I believed that in the following code, C "automatically casts 17 to an int *" which, as someone recently pointed out (but did not give the reasons as to why), is wrong.

int *ptoi = 17; // I assumed that 17 is being automatically casted to int *

I know that if I do the same thing as above in C++, I get an error saying invalid conversion from int to int *. But if I do the following in C++, it works fine:

int *ptoi = (int *)17;

These are the reasons I thought that in C, the casting was implicit.

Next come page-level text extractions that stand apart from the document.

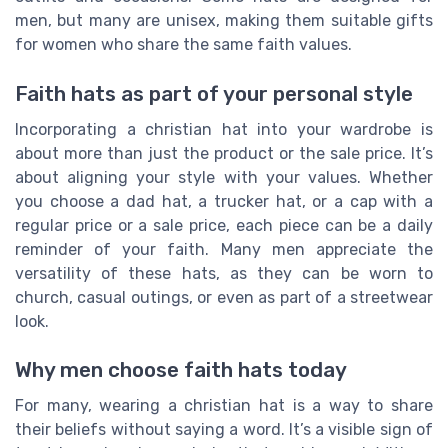
men, but many are unisex, making them suitable gifts
for women who share the same faith values.
Faith hats as part of your personal style
Incorporating a christian hat into your wardrobe is
about more than just the product or the sale price. It’s
about aligning your style with your values. Whether
you choose a dad hat, a trucker hat, or a cap with a
regular price or a sale price, each piece can be a daily
reminder of your faith. Many men appreciate the
versatility of these hats, as they can be worn to
church, casual outings, or even as part of a streetwear
look.
Why men choose faith hats today
For many, wearing a christian hat is a way to share
their beliefs without saying a word. It’s a visible sign of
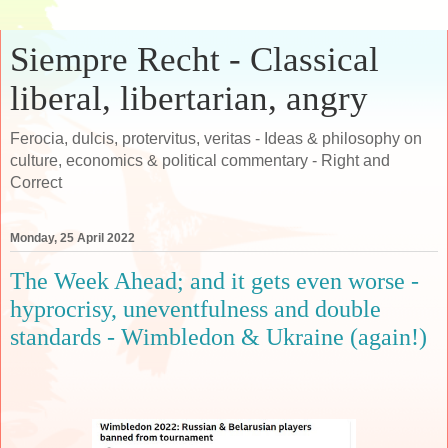
Siempre Recht - Classical
liberal, libertarian, angry
Ferocia, dulcis, protervitus, veritas - Ideas & philosophy on
culture, economics & political commentary - Right and
Correct
Monday, 25 April 2022
The Week Ahead; and it gets even worse -
hyprocrisy, uneventfulness and double
standards - Wimbledon & Ukraine (again!)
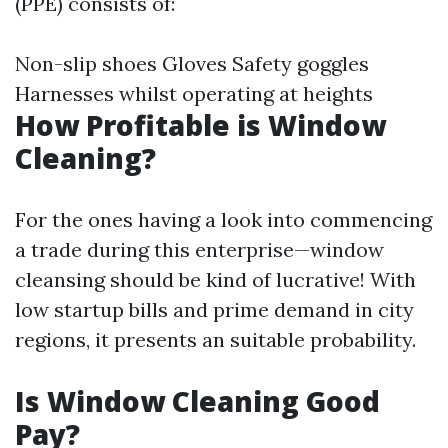
(PPE) consists of:
Non-slip shoes Gloves Safety goggles
Harnesses whilst operating at heights
How Profitable is Window
Cleaning?
For the ones having a look into commencing
a trade during this enterprise—window
cleansing should be kind of lucrative! With
low startup bills and prime demand in city
regions, it presents an suitable probability.
Is Window Cleaning Good
Pay?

Can someone please explain why, in C++, I have to cast it but in C, it works fine?

Answer 1

Conversions from integers to pointers without casts are also illegal in C. Most compilers will let you get away with it though. Clang gives a warning:

example.c:5:8: warning: incompatible integer to pointer conversion initializing
      'int *' with an expression of type 'int'
  int *x = 17;
       ^   ~~

C99 says in Section 6.5.4 Cast operators, paragraph 4:

Conversions that involve pointers, other than where permitted by the constraints of 6.5.16.1, shall be specified by means of an explicit cast.

6.5.16.1 is the exception for void * converting to other pointers without needing a cast.

The C++ spec says in Section 5.4 Explicit type conversion (cast notation), paragraph 3:

Any type conversion not mentioned below and not explicitly defined by the user is ill-formed.

So there you go - illegal in both languages, but for compatibility with lots of older software, a lot of C compilers will let you get away with it.

Answer 2

Yes, the casting is implicit in C, although many (all?) compilers give a warning. In C++, no implicit conversion is performed from int to int*, so the explicit cast is required.